Safe Ketamine Use and Pregnancy: A Nationwide Survey and Retrospective Review of Informed Consent, Counseling, and Testing Practices

See commentary by Freeman

The use of ketamine, an N-methyl-D-aspartate (NMDA) receptor antagonist and dissociative anesthetic, is becoming increasingly common in the practice of psychiatry. It has demonstrated efficacy in rapidly and substantially reducing depressive symptoms and suicidal ideation in patients with treatment-resistant depression (TRD) and has shown promising preliminary results for other psychiatric conditions.^1–3 Specific evidence-based practice guidelines are limited,⁴ and ketamine treatment courses can vary widely in duration, frequency, schedule, dosing, and route of administration.^5,6 Intranasal esketamine, the S-enantiomer of racemic ketamine (marketed as Spravato), is the only formulation approved for use by the Food and Drug Administration (FDA) for TRD, and, as such, its use is more standardized and regulated, but treatment courses are still subject to variability.
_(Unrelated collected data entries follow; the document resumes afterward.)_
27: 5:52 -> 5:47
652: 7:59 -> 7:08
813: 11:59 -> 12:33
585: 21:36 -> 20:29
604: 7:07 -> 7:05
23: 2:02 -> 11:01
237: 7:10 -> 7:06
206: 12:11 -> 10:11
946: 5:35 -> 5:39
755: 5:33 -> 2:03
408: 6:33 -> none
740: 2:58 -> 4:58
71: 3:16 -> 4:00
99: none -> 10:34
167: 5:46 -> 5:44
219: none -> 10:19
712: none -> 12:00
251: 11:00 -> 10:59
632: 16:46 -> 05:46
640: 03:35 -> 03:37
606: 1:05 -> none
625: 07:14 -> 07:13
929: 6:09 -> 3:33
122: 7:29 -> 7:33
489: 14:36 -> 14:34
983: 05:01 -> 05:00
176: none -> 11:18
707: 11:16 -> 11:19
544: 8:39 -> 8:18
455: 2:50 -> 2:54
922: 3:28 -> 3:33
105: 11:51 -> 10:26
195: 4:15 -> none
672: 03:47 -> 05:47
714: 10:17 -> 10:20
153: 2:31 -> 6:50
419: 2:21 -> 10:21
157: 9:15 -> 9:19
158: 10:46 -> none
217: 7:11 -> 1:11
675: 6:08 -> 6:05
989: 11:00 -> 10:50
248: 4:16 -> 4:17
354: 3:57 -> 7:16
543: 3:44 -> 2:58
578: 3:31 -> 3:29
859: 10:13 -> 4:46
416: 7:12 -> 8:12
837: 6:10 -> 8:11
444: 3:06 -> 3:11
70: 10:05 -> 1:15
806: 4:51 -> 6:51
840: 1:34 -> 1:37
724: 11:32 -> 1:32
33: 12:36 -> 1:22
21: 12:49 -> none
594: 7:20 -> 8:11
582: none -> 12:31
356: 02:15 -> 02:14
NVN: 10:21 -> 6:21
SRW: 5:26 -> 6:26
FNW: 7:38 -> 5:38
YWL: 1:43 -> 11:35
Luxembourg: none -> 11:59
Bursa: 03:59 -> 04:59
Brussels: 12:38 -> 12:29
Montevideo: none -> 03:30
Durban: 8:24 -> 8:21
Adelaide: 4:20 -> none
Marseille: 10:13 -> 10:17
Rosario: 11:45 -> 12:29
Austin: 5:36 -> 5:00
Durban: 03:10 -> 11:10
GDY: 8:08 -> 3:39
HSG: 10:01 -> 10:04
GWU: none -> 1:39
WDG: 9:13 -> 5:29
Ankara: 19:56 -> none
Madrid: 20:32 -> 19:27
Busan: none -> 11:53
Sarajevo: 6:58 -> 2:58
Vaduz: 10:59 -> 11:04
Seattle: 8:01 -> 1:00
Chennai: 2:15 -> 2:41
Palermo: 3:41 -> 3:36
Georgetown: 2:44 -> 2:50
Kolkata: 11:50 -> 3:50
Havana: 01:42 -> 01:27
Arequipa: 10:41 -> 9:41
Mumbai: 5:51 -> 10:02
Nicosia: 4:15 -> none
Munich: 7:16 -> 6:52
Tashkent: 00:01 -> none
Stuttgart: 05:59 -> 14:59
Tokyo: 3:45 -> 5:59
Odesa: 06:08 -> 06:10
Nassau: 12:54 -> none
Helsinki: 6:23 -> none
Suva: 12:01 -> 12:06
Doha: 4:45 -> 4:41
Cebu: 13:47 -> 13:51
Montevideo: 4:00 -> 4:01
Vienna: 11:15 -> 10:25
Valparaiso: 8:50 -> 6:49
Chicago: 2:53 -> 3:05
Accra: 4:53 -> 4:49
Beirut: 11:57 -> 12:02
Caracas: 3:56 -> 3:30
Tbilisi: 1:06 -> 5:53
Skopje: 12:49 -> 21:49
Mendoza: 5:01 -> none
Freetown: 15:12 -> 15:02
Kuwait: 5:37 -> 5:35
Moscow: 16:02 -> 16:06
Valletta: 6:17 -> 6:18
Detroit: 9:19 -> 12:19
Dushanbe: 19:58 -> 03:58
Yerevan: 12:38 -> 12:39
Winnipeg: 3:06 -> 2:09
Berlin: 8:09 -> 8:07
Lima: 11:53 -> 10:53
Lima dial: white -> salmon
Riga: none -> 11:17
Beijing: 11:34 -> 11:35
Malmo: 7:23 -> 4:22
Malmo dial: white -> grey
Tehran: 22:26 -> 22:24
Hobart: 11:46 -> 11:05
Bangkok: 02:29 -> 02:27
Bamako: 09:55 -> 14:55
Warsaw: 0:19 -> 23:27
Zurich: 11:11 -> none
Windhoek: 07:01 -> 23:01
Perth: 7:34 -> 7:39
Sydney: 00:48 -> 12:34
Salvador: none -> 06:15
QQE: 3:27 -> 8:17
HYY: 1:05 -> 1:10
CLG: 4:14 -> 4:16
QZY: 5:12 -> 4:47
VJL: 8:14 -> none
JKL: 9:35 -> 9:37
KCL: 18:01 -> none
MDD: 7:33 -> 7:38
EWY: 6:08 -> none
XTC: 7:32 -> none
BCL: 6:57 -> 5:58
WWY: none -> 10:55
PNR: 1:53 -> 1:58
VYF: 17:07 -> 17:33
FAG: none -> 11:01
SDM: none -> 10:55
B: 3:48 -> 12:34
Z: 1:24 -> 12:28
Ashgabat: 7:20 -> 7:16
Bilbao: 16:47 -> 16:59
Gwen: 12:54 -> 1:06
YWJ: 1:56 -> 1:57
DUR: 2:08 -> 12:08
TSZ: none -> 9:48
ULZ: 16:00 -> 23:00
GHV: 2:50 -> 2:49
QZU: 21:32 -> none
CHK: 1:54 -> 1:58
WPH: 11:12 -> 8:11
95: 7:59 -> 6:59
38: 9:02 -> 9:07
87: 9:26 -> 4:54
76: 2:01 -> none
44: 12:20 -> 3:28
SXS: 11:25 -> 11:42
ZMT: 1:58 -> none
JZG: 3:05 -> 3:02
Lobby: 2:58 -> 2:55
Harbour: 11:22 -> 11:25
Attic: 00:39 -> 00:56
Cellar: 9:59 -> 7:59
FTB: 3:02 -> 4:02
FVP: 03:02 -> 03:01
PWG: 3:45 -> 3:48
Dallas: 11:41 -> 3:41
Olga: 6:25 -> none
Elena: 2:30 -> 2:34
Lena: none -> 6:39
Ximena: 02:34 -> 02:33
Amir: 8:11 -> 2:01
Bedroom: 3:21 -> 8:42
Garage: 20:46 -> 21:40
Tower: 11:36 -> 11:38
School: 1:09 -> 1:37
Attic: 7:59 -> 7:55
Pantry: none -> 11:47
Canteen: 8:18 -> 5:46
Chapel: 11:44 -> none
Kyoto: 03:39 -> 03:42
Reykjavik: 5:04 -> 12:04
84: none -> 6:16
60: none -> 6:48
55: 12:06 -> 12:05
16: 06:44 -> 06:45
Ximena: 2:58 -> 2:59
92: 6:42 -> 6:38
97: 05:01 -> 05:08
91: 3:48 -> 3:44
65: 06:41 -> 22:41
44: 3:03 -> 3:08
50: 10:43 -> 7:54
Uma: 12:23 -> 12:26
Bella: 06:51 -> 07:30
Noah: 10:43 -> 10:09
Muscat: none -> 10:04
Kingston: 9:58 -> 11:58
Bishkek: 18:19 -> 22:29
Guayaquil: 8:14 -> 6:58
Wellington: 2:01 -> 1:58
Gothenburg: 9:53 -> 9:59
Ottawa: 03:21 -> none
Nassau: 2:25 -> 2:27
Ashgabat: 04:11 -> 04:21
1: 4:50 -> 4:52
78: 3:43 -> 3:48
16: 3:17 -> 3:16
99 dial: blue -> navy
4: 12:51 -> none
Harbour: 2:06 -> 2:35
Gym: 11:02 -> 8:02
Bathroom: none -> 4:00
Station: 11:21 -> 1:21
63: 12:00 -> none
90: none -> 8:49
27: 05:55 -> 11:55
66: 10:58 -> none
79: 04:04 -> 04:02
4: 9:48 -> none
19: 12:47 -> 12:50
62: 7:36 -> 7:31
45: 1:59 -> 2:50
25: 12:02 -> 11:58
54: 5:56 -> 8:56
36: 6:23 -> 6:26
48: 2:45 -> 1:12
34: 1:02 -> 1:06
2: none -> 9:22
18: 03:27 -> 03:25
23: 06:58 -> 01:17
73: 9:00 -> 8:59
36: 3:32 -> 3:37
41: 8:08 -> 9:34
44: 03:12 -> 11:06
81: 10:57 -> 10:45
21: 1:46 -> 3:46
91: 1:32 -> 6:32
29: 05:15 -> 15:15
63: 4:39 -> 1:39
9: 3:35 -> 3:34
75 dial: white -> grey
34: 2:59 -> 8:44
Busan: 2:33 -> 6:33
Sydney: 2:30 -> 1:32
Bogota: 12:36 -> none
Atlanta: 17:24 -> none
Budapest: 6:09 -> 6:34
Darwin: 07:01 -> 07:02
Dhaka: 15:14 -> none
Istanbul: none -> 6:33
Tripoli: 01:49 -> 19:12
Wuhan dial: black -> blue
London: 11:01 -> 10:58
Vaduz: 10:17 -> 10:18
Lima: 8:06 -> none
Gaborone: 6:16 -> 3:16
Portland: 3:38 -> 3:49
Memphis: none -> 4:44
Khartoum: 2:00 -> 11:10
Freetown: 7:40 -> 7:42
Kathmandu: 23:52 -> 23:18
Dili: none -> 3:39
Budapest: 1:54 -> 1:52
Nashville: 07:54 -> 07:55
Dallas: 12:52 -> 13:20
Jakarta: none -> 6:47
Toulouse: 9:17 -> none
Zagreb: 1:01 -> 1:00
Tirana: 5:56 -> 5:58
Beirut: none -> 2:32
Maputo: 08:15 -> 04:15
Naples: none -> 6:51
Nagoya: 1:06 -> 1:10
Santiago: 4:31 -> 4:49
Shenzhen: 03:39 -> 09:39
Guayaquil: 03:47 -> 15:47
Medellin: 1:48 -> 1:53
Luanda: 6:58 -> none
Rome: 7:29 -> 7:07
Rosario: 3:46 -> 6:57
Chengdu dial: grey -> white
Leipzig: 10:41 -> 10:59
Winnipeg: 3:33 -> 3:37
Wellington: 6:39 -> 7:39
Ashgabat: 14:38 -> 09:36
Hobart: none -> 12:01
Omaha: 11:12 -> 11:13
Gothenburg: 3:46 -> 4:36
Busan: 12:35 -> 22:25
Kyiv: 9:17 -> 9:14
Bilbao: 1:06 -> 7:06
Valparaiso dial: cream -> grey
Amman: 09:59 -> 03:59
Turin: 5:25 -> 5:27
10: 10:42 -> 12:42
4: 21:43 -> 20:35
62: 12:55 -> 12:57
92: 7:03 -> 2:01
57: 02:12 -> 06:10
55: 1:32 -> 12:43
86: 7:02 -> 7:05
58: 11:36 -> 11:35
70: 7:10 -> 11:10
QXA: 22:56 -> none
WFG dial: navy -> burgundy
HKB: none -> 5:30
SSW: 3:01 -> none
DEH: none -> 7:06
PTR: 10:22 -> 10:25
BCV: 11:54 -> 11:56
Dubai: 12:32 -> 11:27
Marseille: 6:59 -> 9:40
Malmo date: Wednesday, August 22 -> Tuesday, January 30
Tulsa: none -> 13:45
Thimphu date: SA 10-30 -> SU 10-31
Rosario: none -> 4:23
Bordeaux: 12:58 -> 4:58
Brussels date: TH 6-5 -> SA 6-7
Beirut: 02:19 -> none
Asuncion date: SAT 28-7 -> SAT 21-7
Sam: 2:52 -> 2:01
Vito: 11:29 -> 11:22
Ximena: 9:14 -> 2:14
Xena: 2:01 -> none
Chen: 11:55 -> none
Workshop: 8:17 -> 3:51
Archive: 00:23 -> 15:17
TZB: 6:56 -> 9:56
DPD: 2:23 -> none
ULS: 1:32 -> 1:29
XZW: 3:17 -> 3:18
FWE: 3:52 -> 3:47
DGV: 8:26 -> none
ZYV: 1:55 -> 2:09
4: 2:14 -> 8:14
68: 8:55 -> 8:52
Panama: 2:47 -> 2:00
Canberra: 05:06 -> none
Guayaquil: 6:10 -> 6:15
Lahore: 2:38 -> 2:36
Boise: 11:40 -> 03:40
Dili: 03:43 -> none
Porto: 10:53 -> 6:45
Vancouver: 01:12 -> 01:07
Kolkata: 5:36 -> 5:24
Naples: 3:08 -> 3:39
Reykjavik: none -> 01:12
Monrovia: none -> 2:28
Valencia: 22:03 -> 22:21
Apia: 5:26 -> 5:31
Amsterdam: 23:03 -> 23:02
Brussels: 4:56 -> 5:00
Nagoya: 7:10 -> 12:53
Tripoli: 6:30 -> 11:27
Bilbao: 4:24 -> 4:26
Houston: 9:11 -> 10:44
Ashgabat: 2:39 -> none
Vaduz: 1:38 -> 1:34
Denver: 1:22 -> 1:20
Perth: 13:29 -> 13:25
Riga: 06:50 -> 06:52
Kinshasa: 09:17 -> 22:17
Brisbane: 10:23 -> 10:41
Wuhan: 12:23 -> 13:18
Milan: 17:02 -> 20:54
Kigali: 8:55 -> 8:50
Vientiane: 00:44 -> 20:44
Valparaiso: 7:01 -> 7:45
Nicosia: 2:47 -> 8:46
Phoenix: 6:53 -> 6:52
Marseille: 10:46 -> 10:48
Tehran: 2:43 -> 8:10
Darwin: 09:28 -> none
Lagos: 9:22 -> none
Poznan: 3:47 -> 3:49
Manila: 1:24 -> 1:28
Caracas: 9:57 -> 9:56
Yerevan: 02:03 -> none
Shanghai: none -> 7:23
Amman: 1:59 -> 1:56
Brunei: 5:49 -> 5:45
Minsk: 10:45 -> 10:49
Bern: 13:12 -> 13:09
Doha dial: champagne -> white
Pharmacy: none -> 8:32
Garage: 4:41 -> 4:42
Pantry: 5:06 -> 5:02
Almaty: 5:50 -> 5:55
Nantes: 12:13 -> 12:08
The use of maintenance ketamine, including intranasal esketamine and sublingual racemic ketamine, for ongoing treatment of depression is also becoming more common as long term efficacy and safety studies demonstrate positive findings.⁷ Given at subanesthetic doses for psychiatric indications, ketamine is generally considered safe and is typically well tolerated; however, there are still significant gaps in knowledge about ketamine use in special patient populations.⁸ The FDA has clearly indicated that ketamine is not recommended in pregnancy as little is known about its effect on a developing fetus. Prescribing information for intranasal esketamine also includes a statement that patients should be specifically informed of the potential risk for fetal harm secondary to in utero ketamine exposure and should be advised about pregnancy prevention while receiving this treatment.⁹ Despite this, there is minimal information available to guide prescribers about how to effectively counsel patients and manage concerns about pregnancy during a course of ketamine treatment for psychiatric illness.¹⁰

Ketamine readily and rapidly crosses the human blood-placental barrier and preferentially distributes to neuronal tissue in preclinical models.^11,12 Racemic ketamine and esketamine have elimination half-lives of 2–4 hours and 7–12 hours, respectively. While there are no studies directly examining the effects of perinatal ketamine exposure in humans, there is potential for the disruption of normal embryogenesis, especially in the early stages of development when these critical processes are most vulnerable.¹³ Animal studies have associated ketamine exposure with significant neurotoxic effects including, but not limited to, neuronal cell death, changes in NMDA receptor expression patterns, aberrancies in synaptogenesis, and abnormal neural pathway development.^13,14 Offspring exposed to ketamine during the prenatal period have demonstrated lasting behavioral, cognitive, and affective disturbances including an enduring symptom pattern that has been used as an animal model of schizophrenia.^15,16 Of more direct relevance to humans, studies conducted in nonhuman primates have shown that ketamine use during pregnancy causes neurodegeneration apoptosis in the fetal brain in addition to significant and long lasting cognitive deficits if used during the first weeks of life.^17,18 A reported case of a neonate with confirmed exposure to ketamine in utero demonstrated several abnormalities including marked hypotonia, hyporeflexia, and evidence of “moderate cerebral dysfunction” on electroencephalogram.¹⁹ In utero exposure to phencyclidine, an NMDA receptor antagonist and close analog of ketamine, has also been associated with neonatal withdrawal syndrome in addition to neurological and behavioral abnormalities in exposed infants.^20–22 While these findings do not prove neurotoxicity in human development, they are cause for significant concern in the context of potential fetal exposure. This is especially pertinent to ketamine use for psychiatric indications as exposure has the potential to be early in development and repetitive throughout the treatment course. Nearly 10% of women of childbearing age become pregnant in a 12-month period, and almost half of these pregnancies are unplanned.²³ Therefore, reproductive potential should be taken into consideration during a course of ketamine treatment, especially in cases involving long-term maintenance.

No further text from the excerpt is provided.